### DATA FOR REVIEW
· · · · · · ·

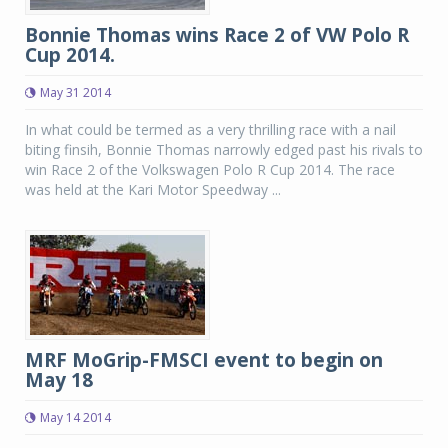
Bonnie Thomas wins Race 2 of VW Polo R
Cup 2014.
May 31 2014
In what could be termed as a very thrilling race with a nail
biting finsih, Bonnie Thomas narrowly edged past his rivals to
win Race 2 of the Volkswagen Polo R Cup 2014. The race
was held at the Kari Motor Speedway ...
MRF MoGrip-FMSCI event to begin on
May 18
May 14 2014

· · · · · · ·

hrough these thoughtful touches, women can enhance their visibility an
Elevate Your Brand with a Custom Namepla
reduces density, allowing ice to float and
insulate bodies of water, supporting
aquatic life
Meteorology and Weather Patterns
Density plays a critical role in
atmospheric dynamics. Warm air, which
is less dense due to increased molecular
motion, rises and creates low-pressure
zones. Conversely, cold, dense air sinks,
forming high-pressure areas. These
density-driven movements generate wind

· · · · · · ·

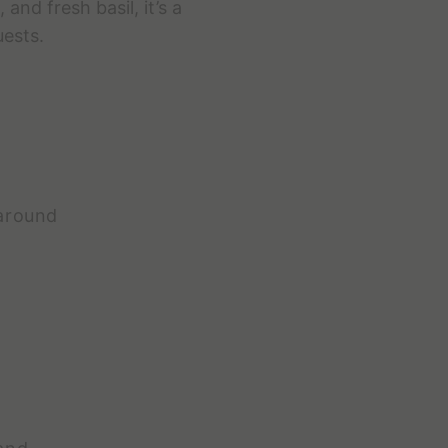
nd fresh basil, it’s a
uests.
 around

· · · · · · ·

### TASK
Only the lines above from the line with "Bonnie Thomas wins Race 2 of VW Polo R" to the line with "May 14 2014", those two lines included, should be reproduced exactly.

### EXERCISE RESULT
Bonnie Thomas wins Race 2 of VW Polo R
Cup 2014.
May 31 2014
In what could be termed as a very thrilling race with a nail
biting finsih, Bonnie Thomas narrowly edged past his rivals to
win Race 2 of the Volkswagen Polo R Cup 2014. The race
was held at the Kari Motor Speedway ...
MRF MoGrip-FMSCI event to begin on
May 18
May 14 2014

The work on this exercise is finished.